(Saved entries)

▼▼▼

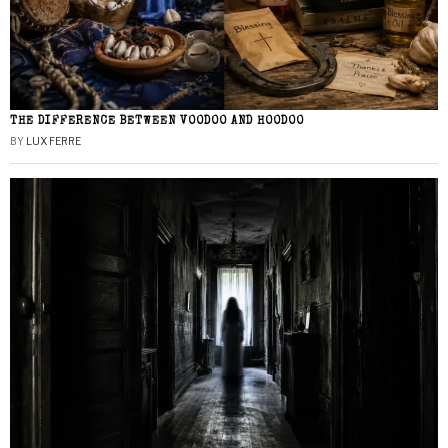
THE DIFFERENCE BETWEEN VOODOO AND HOODOO
BY
LUX FERRE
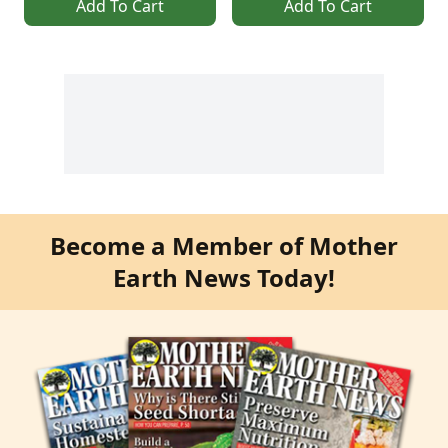
Add To Cart
Add To Cart
Become a Member of Mother
Earth News Today!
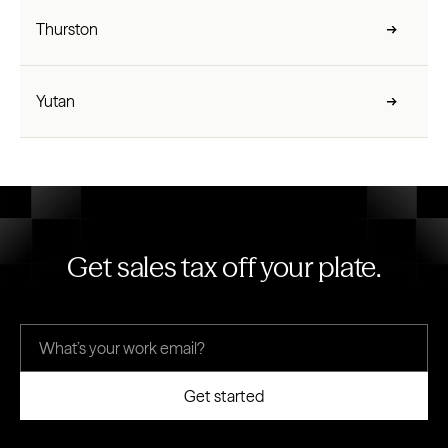
Thurston
Yutan
Get sales tax off your plate.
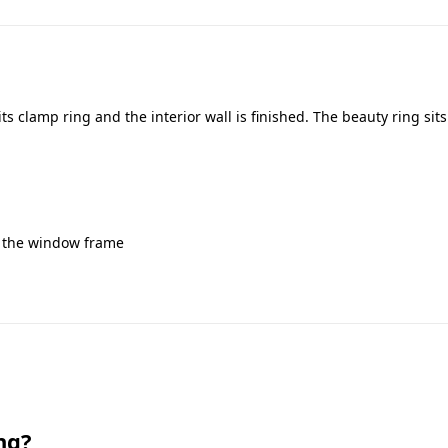
s clamp ring and the interior wall is finished. The beauty ring sit
g
to the window frame
ng?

▲▲▲

* **What the task requires**
Would you retype the lines of the data above, from the one holding "s clamp ring" through its final line, exactly and without adding any other line?

* **Exercise result**
s clamp ring and the interior wall is finished. The beauty ring sit
g
to the window frame
ng?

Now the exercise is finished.